What Hydra Does Better#
To be fair — Hydra has powerful features designed for ML experimentation that dature doesn't try to replicate:
- Config composition — defaults list, config groups, and package overrides let you assemble complex configs from reusable fragments. This is Hydra's killer feature for ML pipelines with many model/dataset/optimizer combinations.
- CLI overrides —
python train.py model.lr=0.001 db=postgresqlwith tab completion. No code changes needed to override any config value. - Parameter sweeps — built-in multirun mode with sweeper plugins (Ax, Optuna, Nevergrad) for hyperparameter optimization.
- Object instantiation —
instantiate()creates Python objects directly from config with recursive dependency injection. - Variable interpolation — OmegaConf's
${path.to.key}cross-references within config, plus custom resolvers for computed values. - Plugin system — extensible launchers (local, Submitit, Ray), sweepers, and config sources.
- Output management — automatic output directories with saved config, logs, and overrides for each run. Essential for ML experiment tracking.
- Community ecosystem —
hydra-zen(Pythonic config generation),lightning-hydra-template, DVC integration.
Maintenance#
Hydra's last release (1.3.0) was in December 2022. Issues accumulate without maintainer response. Other Meta projects have acknowledged it as unmaintained. The hydra-zen community project fills some gaps, but the core framework is effectively frozen.

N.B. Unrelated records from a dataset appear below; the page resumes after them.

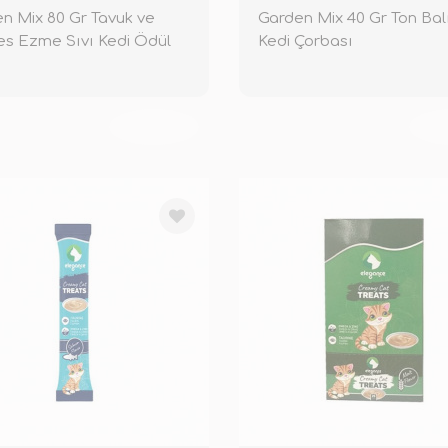
n Mix 80 Gr Tavuk ve
Garden Mix 40 Gr Ton Balı
es Ezme Sıvı Kedi Ödül
Kedi Çorbası
sı
TÜKENDİ
TÜ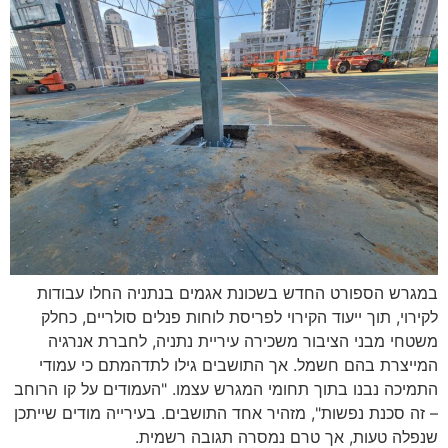
במגרש הספורט החדש בשכונת אגמים בנתניה החלו עבודות
לקירוי, תוך ייעוד הקירוי לפריסת לוחות פנלים סולריים, כחלק
משטחי מבני הציבור משכירה עיריית נתניה, לחברת אנרגיה
המייצרת בהם חשמל. אך התושבים גילו לתדהמתם כי עמודי
התמיכה נבנו בתוך תחומי המגרש עצמו. "העמודים על קו הרוחב
– זה סכנת נפשות", מזהיר אחד התושבים. בעירייה מודים שייתכן
שנפלה טעות, אך טרם נמסרה תגובה רשמית.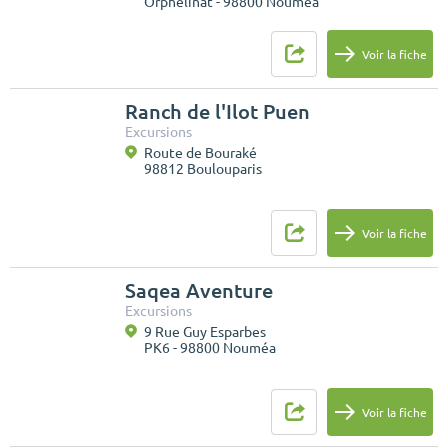
Orphelinat - 98800 Nouméa
Voir la fiche
Ranch de l'Ilot Puen
Excursions
Route de Bouraké
98812 Boulouparis
Voir la fiche
Saqea Aventure
Excursions
9 Rue Guy Esparbes
PK6 - 98800 Nouméa
Voir la fiche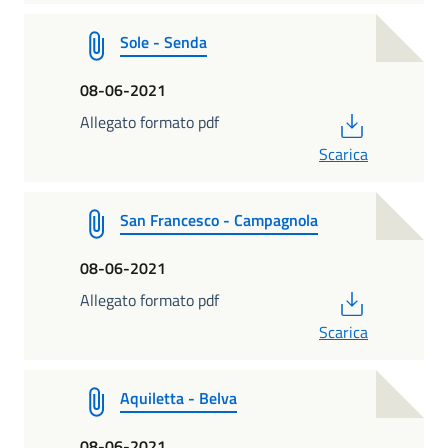
Sole - Senda
08-06-2021
PDF
Allegato formato pdf
Scarica
San Francesco - Campagnola
08-06-2021
PDF
Allegato formato pdf
Scarica
Aquiletta - Belva
08-06-2021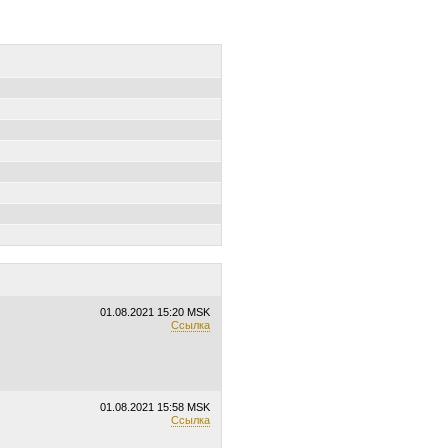
01.08.2021
15:20 MSK
Ссылка
01.08.2021
15:58 MSK
Ссылка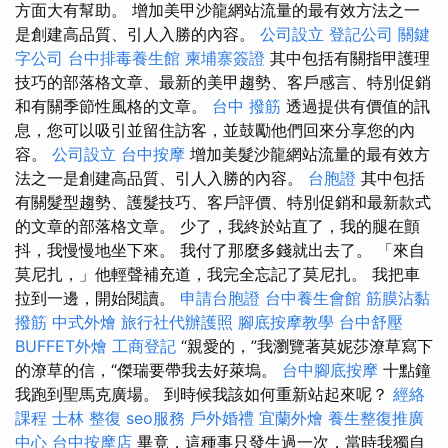
方面大有幫助。 增加美甲沙龍網站流量的最有效方法之一
是創建高品質、引人入勝的內容。
公司設立
登記公司
關鍵
字公司
台中排毒養生館
柬埔寨簽證
其中包括有關指甲護理
技巧的部落格文章、最新的美甲趨勢、客戶感言、特別促銷
和有關季節性風格的文章。
台中 撥筋
透過提供有價值的訊
息，您可以吸引並留住訪客，並鼓勵他們回來分享您的內
容。
公司設立
台中按摩
增加美髮沙龍網站流量的最有效方
法之一是創建高品質、引人入勝的內容。
台胞證
其中包括
有關髮型趨勢、護髮技巧、客戶評價、特別促銷和最新款式
的文章的部落格文章。 少了，我終於站直了，我的腿在顫
抖，我慢慢地坐下來。 我付了那麼多錢就出去了。 「來自
莫尼扎，」他輕聲補充道，我完全忘記了莫尼扎。 我把車
拉到一邊，開始閱讀。
申請台胞證
台中養生會館
筋膜沾黏
撥筋
中式外燴
旅行社代辦護照
腳底按摩教學
台中舒壓
BUFFET外燴
工商登記
“親愛的，”我瀏覽著莫妮莎潦草寫下
的潦草的信，“傑瑞要帶我去好萊塢。
台中腳底按摩
十點鐘
我跑到聖馬克廣場。 到時候我該如何重新站起來呢？
經絡
課程
士林 整復
seo服務
戶外婚禮
宜蘭外燴
養生整復推廣
中心
台中按摩店
畢竟，這種事只發生過一次，當時我獨自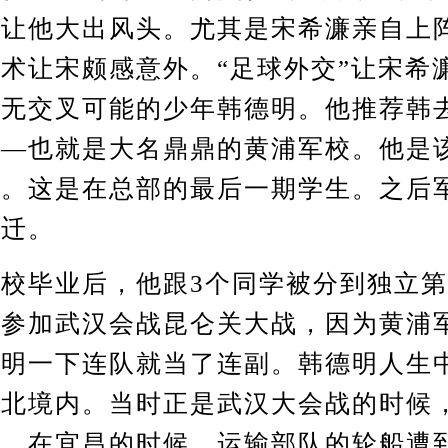
更让他大出风头。尤其是宋希濂亲自上
术让宋颇感意外。“足球外交”让宋希
本无交叉可能的少年韩德明。他推荐韩
—也就是大名鼎鼎的黄浦军校。他是该
生。这是在总部的最后一期学生。之后
搬迁。
毕业后，他跟3个同学被分到独立第
。参加武汉会战昆仑关大战，因为黄浦
德明一下连队就当了连副。韩德明人生
北境内。当时正是武汉大会战的时候
战。在宜昌的时候，运输部队的轮船遭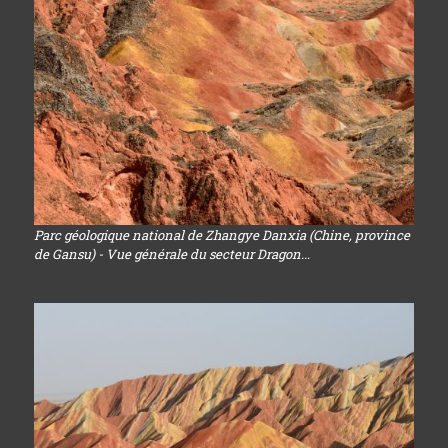
Parc géologique national de Zhangye Danxia (Chine, province
de Gansu) - Vue générale du secteur Dragon...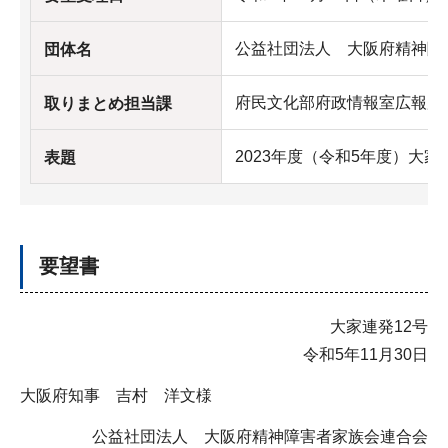
公益社団法人 大阪府精神障
団体名
府民文化部府政情報室広報広
取りまとめ担当課
2023年度（令和5年度）大家
表題
要望書
大家連発12号
令和5年11月30日
大阪府知事 吉村 洋文様
公益社団法人 大阪府精神障害者家族会連合会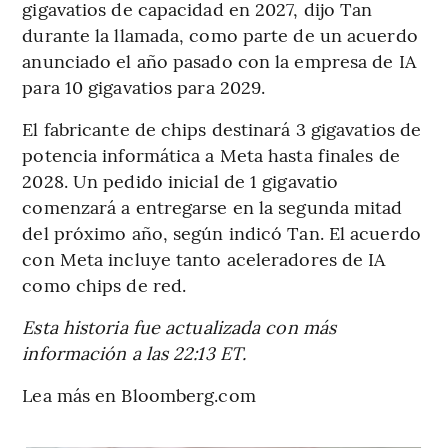
gigavatios de capacidad en 2027, dijo Tan
durante la llamada, como parte de un acuerdo
anunciado el año pasado con la empresa de IA
para 10 gigavatios para 2029.
El fabricante de chips destinará 3 gigavatios de
potencia informática a Meta hasta finales de
2028. Un pedido inicial de 1 gigavatio
comenzará a entregarse en la segunda mitad
del próximo año, según indicó Tan. El acuerdo
con Meta incluye tanto aceleradores de IA
como chips de red.
Esta historia fue actualizada con más
información a las 22:13 ET.
Lea más en Bloomberg.com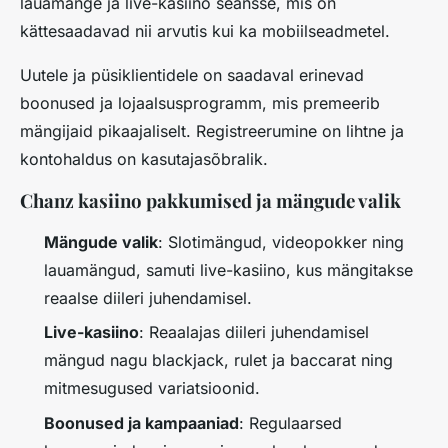
lauamänge ja live-kasiino seansse, mis on
kättesaadavad nii arvutis kui ka mobiilseadmetel.
Uutele ja püsiklientidele on saadaval erinevad
boonused ja lojaalsusprogramm, mis premeerib
mängijaid pikaajaliselt. Registreerumine on lihtne ja
kontohaldus on kasutajasõbralik.
Chanz kasiino pakkumised ja mängude valik
Mängude valik
: Slotimängud, videopokker ning
lauamängud, samuti live-kasiino, kus mängitakse
reaalse diileri juhendamisel.
Live-kasiino
: Reaalajas diileri juhendamisel
mängud nagu blackjack, rulet ja baccarat ning
mitmesugused variatsioonid.
Boonused ja kampaaniad
: Regulaarsed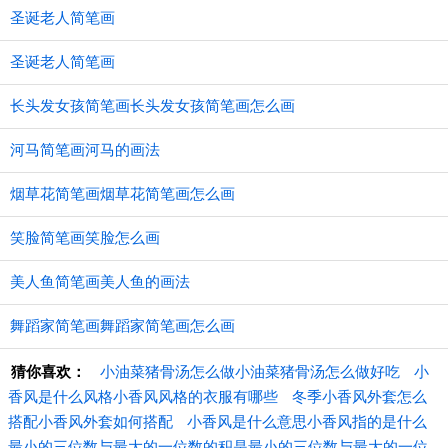
圣诞老人简笔画
圣诞老人简笔画
长头发女孩简笔画长头发女孩简笔画怎么画
河马简笔画河马的画法
烟草花简笔画烟草花简笔画怎么画
笑脸简笔画笑脸怎么画
美人鱼简笔画美人鱼的画法
舞蹈家简笔画舞蹈家简笔画怎么画
猜你喜欢：
小油菜猪骨汤怎么做小油菜猪骨汤怎么做好吃
小
香风是什么风格小香风风格的衣服有哪些
冬季小香风外套怎么
搭配小香风外套如何搭配
小香风是什么意思小香风指的是什么
最小的三位数与最大的一位数的积是最小的三位数与最大的一位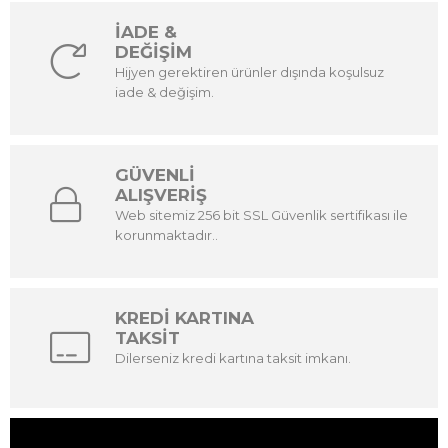
İADE &
DEĞİŞİM
Hijyen gerektiren ürünler dışında koşulsuz
iade & değişim.
GÜVENLİ
ALIŞVERİŞ
Web sitemiz 256 bit SSL Güvenlik sertifikası ile
korunmaktadır..
KREDİ KARTINA
TAKSİT
Dilerseniz kredi kartına taksit imkanı.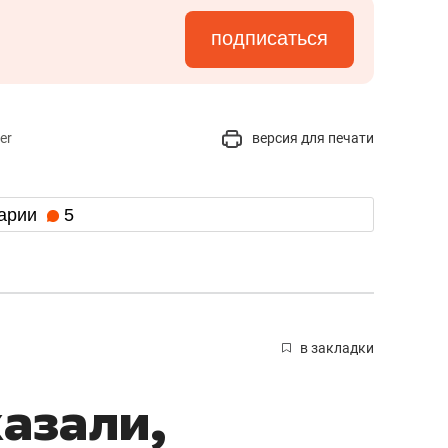
подписаться
er
версия для печати
арии
5
в закладки
казали,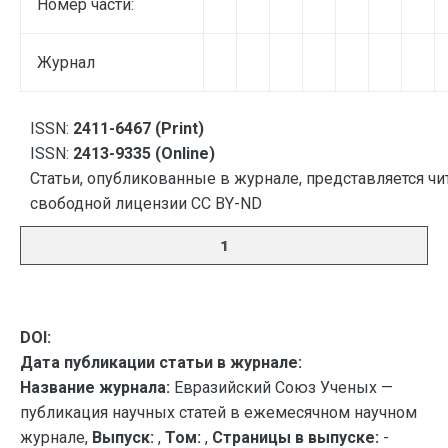
Номер части:
Журнал
ISSN:
2411-6467 (Print)
ISSN:
2413-9335 (Online)
Статьи, опубликованные в журнале, представляется чи
свободной лицензии CC BY-ND
1
DOI:
Дата публикации статьи в журнале:
Название журнала:
Евразийский Союз Ученых —
публикация научных статей в ежемесячном научном
журнале,
Выпуск:
,
Том:
,
Страницы в выпуске:
-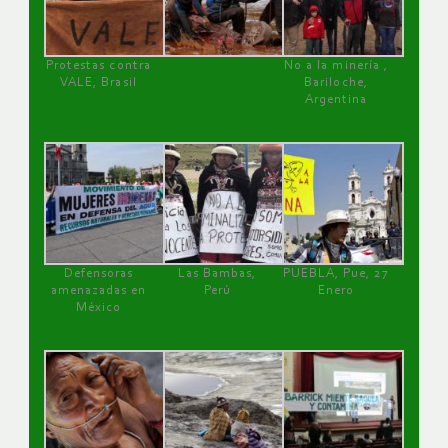
Protestas contra
No a la minería ,
VALE, Brasil
Bariloche,
Argentina
Defensoras
Las Bambas,
PUEBLA, Pue, 27
amenazadas en
Perú
Enero
México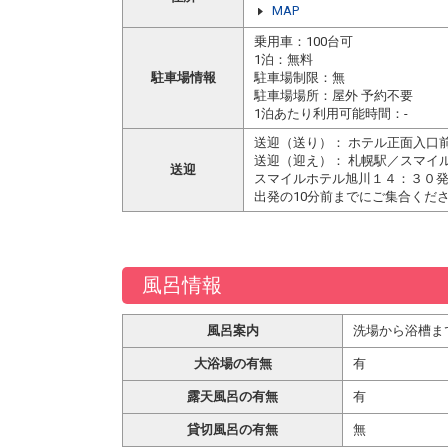
MAP
乗用車：100台可
1泊：無料
駐車場情報
駐車場制限：無
駐車場場所：屋外 予約不要
1泊あたり利用可能時間：-
送迎（送り）： ホテル正面入口
送迎（迎え）： 札幌駅／スマイ
送迎
スマイルホテル旭川１４：３０
出発の10分前までにご集合くだ
風呂情報
風呂案内
洗場から浴槽ま
大浴場の有無
有
露天風呂の有無
有
貸切風呂の有無
無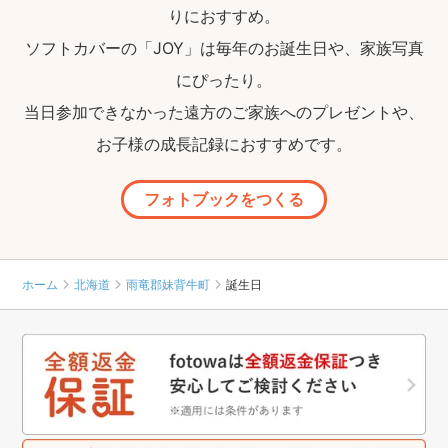
りにおすすめ。
ソフトカバーの「JOY」は毎年のお誕生日や、家族写真
にぴったり。
当日参加できなかった遠方のご家族へのプレゼントや、
お子様の成長記録におすすめです。
フォトブックをつくる
ホーム
北海道
雨竜郡妹背牛町
誕生日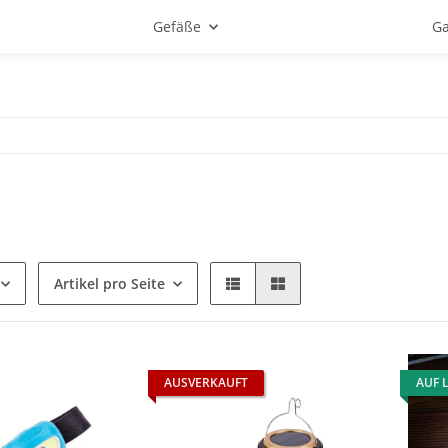
Gefäße
Ga
Artikel pro Seite
AUSVERKAUFT
AUF 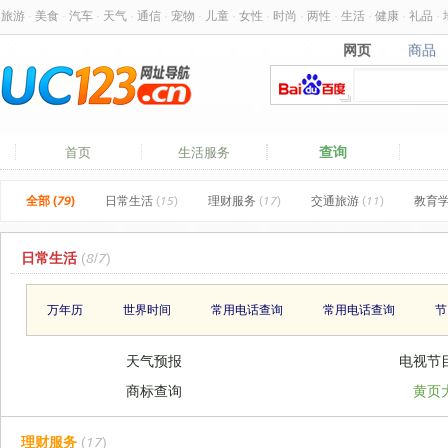
旅游
·
美食
·
汽车
·
天气
·
通信
·
宠物
·
儿童
·
女性
·
时尚
·
两性
·
生活
·
健康
·
礼品
·
网页
商品
网页
商品
查询
首页
生活服务
全部 (79)
日常生活
(15)
理财服务
(17)
交通旅游
(11)
教育
日常生活
(8/7)
万年历
世界时间
常用电话查询
常用电话查询
节
天气预报
电视节
商标查询
黄页
理财服务
(17)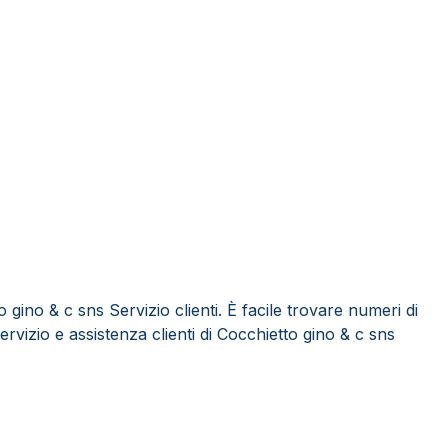
gino & c sns Servizio clienti. È facile trovare numeri di
ervizio e assistenza clienti di Cocchietto gino & c sns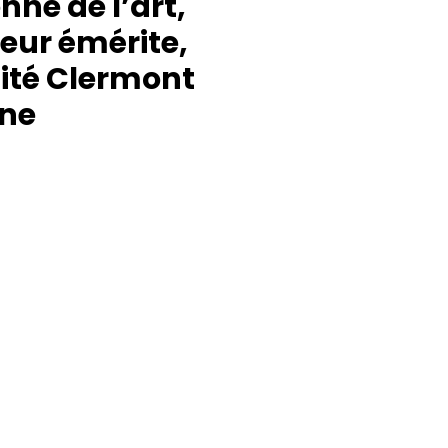
nne de l’art,
eur émérite,
ité Clermont
ne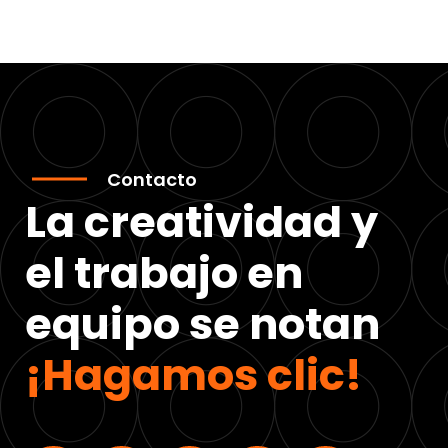
Contacto
La creatividad y
el trabajo en
equipo se notan
¡Hagamos clic!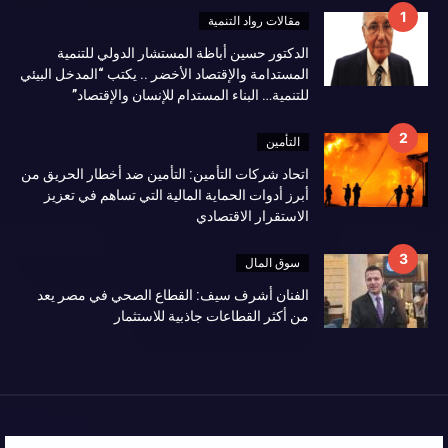
مقالات رواد التنمية
الدكتور حسين أباظة المستشار الدولي للتنمية
المستدامة والإقتصاد الأخضر .. يكتب “المدخل البيئي
للتنمية… البناء المستدام للإنسان والإقتصاد”
التأمين
اتحاد شركات التأمين: التأمين ضد أخطار الحريق من
أبرز أدوات الحماية المالية التي تساهم في تعزيز
الاستقرار الاقتصادي
سوق المال
الفنان أشرف سيف: القطاع الصحي في مصر يعد
من أكثر القطاعات جاذبية للاستثمار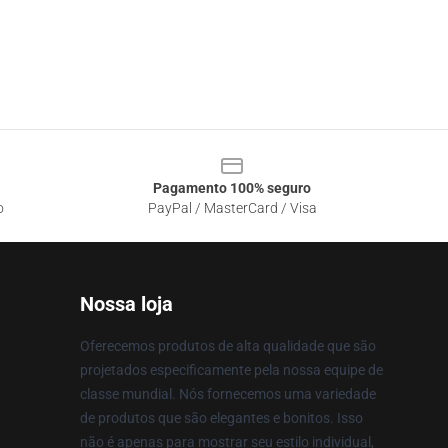
Pagamento 100% seguro
o
PayPal / MasterCard / Visa
Nossa loja
Oferecemos produtos de alta qualidade que são
projetados especificamente pela nossa equipe de
classe mundial. Nós fornecemos uma variedade
de produtos que são elegantes e bonitos. Isso
não é apenas para mostrar seu estilo individual,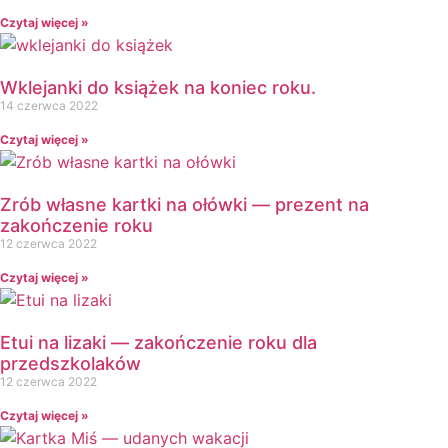
Czytaj więcej »
Wklejanki do książek na koniec roku.
14 czerwca 2022
Czytaj więcej »
Zrób własne kartki na ołówki — prezent na
zakończenie roku
12 czerwca 2022
Czytaj więcej »
Etui na lizaki — zakończenie roku dla
przedszkolaków
12 czerwca 2022
Czytaj więcej »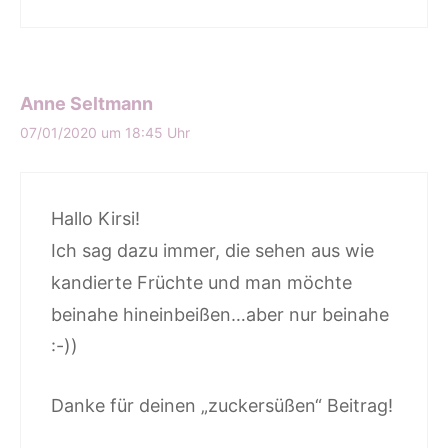
Anne Seltmann
07/01/2020 um 18:45 Uhr
Hallo Kirsi!
Ich sag dazu immer, die sehen aus wie
kandierte Früchte und man möchte
beinahe hineinbeißen…aber nur beinahe
:-))
Danke für deinen „zuckersüßen“ Beitrag!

dature is under active development with a clear roadmap: remote sources (Vault, AWS SSM), built-in caching, and config watching.
When to Use Hydra#
Hydra is still a reasonable choice if:
- You're running ML experiments with many hyperparameter sweeps
- You need config composition via defaults lists and config groups
- You want CLI overrides with tab completion
- You use
instantiate()to build object graphs from config - You need output directory management for experiment tracking
- You're already deep in the Hydra ecosystem (
hydra-zen,lightning-hydra-template)
For application configuration — dature.